# Really odd habit, could this be a disorder?



## howmuchforhappy (Nov 1, 2010)

...


----------



## pancake (Nov 26, 2009)

Talk about odd quirks








I habitually tuck my thumb into my palm - maybe a security thing?
It sounds like your odd habit is a way to take yourself away, like you said yourself, you zone.

I think everybody has odd little habits like this. 
When something negative happens I perform repetetive tasks - displacement activities. For instance after my husband and I have an argument I can't stop picking up fluff off the carpet or I sort something else in my view by size or something similarly nonsensical. I can't keep my attention on anything else.

In another situation I might not use displacement activities at all.

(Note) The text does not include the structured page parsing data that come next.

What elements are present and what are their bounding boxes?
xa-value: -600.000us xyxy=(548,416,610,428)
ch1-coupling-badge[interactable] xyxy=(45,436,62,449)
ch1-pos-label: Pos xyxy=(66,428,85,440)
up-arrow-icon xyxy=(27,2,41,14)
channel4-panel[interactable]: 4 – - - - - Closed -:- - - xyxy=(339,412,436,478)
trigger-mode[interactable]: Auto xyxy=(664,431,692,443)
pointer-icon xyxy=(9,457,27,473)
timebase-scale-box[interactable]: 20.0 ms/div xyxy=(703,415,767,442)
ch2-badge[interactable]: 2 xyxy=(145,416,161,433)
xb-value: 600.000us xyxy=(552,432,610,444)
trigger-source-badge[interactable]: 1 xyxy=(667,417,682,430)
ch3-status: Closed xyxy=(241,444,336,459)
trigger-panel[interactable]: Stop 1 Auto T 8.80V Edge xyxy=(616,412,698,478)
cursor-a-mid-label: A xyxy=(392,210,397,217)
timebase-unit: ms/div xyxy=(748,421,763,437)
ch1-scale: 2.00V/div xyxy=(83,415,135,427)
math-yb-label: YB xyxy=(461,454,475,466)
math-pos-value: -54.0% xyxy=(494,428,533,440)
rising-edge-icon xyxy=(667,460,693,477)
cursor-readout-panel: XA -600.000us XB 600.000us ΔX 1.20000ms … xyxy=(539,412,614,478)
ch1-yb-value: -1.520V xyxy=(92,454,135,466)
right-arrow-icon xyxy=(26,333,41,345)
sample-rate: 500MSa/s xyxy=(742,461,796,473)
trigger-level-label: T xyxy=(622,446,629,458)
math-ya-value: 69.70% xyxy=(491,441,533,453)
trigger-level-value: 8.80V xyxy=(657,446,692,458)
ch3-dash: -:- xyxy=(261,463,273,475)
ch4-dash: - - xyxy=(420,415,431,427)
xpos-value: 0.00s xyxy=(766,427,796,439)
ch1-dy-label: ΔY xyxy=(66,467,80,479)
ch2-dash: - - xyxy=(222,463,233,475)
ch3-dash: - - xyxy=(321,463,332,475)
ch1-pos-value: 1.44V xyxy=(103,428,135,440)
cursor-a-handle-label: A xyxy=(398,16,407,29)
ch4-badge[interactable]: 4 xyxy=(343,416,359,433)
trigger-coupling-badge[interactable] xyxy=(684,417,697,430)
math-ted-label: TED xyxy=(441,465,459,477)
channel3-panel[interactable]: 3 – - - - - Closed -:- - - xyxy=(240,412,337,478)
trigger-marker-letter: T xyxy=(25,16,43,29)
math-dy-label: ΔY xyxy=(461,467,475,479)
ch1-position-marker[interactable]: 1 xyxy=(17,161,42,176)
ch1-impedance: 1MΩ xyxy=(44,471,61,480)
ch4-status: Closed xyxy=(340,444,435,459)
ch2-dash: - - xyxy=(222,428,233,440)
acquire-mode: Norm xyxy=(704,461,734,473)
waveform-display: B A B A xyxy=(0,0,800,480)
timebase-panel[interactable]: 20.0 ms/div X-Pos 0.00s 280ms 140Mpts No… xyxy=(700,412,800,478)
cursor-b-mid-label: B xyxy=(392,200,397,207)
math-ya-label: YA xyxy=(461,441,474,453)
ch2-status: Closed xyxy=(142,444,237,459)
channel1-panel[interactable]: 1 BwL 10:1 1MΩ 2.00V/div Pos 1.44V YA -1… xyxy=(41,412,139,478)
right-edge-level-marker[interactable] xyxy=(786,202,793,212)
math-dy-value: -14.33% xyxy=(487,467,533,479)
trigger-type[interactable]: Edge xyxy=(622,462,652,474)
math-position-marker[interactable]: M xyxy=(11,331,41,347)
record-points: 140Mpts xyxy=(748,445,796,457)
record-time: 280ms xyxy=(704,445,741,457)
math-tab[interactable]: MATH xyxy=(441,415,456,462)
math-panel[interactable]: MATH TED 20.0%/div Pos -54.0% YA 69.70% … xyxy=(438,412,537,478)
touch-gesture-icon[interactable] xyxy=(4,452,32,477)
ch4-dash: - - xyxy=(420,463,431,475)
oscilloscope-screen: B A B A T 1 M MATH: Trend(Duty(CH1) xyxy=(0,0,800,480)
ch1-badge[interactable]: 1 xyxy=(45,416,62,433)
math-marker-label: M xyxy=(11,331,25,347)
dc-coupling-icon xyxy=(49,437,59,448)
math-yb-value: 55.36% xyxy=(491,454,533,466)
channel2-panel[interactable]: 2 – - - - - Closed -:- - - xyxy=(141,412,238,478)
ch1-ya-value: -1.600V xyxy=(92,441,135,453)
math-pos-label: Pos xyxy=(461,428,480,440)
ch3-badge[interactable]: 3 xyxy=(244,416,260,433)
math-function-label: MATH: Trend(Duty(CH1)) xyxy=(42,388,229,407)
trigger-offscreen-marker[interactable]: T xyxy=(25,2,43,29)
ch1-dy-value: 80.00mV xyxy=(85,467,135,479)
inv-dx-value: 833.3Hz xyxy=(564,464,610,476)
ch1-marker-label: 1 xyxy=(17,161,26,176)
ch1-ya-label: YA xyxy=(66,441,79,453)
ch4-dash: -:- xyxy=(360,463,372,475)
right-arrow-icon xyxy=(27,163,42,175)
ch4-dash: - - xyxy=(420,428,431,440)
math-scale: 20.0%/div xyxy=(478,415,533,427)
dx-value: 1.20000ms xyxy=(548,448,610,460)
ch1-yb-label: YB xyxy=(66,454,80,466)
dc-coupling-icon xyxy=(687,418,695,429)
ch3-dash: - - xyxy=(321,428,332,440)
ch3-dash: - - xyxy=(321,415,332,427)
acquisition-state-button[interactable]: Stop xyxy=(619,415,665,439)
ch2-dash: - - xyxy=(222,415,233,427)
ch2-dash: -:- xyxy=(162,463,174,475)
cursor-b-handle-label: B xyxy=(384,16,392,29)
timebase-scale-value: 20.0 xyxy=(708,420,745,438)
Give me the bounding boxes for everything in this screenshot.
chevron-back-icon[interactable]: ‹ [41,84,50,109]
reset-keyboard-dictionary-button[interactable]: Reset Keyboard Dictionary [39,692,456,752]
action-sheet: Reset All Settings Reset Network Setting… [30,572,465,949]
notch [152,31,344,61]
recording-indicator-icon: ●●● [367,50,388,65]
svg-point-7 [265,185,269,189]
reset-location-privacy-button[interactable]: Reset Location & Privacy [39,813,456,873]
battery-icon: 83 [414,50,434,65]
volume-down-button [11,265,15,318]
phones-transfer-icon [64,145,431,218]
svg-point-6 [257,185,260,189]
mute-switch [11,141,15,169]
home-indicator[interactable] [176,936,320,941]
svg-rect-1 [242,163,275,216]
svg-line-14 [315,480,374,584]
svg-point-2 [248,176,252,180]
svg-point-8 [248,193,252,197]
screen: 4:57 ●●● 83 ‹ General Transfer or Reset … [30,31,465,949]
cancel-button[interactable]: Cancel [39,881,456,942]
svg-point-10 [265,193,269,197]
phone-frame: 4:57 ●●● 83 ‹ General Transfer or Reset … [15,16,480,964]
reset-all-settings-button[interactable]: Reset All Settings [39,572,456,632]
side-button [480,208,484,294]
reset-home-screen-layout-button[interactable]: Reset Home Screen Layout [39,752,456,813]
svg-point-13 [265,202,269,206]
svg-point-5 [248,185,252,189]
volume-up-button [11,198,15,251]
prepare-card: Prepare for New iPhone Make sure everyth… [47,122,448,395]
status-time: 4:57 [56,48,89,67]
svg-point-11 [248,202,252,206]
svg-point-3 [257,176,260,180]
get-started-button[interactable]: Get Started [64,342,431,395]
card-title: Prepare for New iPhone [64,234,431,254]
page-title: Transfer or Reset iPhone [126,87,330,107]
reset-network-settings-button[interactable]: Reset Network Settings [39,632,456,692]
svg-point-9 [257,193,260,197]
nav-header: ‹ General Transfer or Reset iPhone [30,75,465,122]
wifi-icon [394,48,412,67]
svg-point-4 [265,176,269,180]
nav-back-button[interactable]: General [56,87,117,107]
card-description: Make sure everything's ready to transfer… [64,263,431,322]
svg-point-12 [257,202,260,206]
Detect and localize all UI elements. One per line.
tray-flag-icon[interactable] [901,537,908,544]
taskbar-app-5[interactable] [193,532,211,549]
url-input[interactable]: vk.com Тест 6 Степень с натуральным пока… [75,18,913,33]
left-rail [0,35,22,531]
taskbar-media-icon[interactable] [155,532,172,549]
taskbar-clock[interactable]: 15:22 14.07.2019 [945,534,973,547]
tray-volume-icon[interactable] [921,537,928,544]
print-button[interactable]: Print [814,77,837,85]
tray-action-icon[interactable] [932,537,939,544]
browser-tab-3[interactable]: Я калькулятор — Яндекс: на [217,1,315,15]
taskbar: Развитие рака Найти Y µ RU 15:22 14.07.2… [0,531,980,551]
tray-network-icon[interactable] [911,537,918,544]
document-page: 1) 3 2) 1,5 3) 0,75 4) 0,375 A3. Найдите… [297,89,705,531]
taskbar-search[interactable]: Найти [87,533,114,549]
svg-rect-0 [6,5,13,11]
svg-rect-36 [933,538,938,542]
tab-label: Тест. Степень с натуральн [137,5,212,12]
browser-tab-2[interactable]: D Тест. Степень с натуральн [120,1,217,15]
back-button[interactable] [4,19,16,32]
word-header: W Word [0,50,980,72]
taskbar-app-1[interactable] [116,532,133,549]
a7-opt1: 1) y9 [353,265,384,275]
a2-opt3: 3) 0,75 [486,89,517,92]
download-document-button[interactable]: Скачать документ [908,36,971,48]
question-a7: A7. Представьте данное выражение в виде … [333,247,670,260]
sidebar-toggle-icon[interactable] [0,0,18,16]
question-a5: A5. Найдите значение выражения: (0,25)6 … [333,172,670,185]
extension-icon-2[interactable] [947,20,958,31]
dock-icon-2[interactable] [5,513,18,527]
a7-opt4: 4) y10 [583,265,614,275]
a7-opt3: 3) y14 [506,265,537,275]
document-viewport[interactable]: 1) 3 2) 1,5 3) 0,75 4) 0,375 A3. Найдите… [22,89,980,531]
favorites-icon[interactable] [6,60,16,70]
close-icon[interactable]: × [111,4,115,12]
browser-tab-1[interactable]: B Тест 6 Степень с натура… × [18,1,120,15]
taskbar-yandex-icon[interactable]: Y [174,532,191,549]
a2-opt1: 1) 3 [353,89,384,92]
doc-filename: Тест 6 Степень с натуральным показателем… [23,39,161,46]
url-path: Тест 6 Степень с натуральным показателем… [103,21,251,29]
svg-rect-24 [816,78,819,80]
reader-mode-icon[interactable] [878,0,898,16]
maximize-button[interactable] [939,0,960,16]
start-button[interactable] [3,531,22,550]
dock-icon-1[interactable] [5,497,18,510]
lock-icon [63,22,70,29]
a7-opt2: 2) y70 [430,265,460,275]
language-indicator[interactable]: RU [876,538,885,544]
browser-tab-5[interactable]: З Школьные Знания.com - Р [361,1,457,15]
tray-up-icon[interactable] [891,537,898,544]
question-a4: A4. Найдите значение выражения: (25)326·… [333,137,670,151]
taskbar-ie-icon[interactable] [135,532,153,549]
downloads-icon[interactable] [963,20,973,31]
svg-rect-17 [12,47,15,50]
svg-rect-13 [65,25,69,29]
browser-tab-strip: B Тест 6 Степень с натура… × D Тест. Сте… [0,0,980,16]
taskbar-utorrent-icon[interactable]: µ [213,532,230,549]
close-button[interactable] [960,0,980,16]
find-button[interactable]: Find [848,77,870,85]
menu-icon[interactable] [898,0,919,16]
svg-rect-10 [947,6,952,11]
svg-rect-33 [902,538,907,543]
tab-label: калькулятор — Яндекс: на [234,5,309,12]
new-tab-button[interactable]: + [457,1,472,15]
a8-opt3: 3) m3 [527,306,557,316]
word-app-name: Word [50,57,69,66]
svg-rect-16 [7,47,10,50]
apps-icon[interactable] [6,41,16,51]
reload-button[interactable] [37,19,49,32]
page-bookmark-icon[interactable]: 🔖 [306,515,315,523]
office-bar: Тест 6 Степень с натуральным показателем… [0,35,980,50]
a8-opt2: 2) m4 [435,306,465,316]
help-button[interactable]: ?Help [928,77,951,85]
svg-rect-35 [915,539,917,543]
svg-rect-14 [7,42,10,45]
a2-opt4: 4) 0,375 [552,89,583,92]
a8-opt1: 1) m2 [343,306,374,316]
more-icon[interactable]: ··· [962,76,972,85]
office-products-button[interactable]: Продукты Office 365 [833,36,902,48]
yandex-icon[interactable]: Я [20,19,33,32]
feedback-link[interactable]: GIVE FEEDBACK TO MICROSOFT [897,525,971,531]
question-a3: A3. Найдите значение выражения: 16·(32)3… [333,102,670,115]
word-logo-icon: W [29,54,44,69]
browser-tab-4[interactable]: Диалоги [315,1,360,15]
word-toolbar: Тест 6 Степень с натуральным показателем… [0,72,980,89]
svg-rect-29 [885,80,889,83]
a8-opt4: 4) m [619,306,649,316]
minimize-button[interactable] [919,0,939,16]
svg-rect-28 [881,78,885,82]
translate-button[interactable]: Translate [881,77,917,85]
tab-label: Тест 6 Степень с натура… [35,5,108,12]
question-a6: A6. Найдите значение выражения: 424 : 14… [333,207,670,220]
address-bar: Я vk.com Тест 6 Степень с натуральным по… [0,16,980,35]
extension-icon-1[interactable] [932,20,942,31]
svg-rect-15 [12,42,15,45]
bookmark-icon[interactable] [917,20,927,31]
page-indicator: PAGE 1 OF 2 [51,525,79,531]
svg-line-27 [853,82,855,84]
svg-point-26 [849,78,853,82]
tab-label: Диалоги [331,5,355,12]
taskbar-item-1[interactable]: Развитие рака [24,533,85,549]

Instead I might eventually become aware of the fact that I am rocking myself and feel tranced out. Ready for some vivid day dreaming while staring at a wall and as I wonder how I got here I find only rudimentary memory of what happened to leave me in this state in the first place.

Either way, it is not so odd as you may think. I've shared houses and I never met anybody who doesn't turn out to have some really strange habits once you get up close


----------



## babybowrain (Aug 24, 2010)

It's really hard for me to tell what it is cause im not a psychiatrist or psychologist or a doctor. Anyway I have the pacing thing too. As a kid I'd pace a lot and daydream when there was no one around, now I just pace for like a minute and catch myself and stop.


----------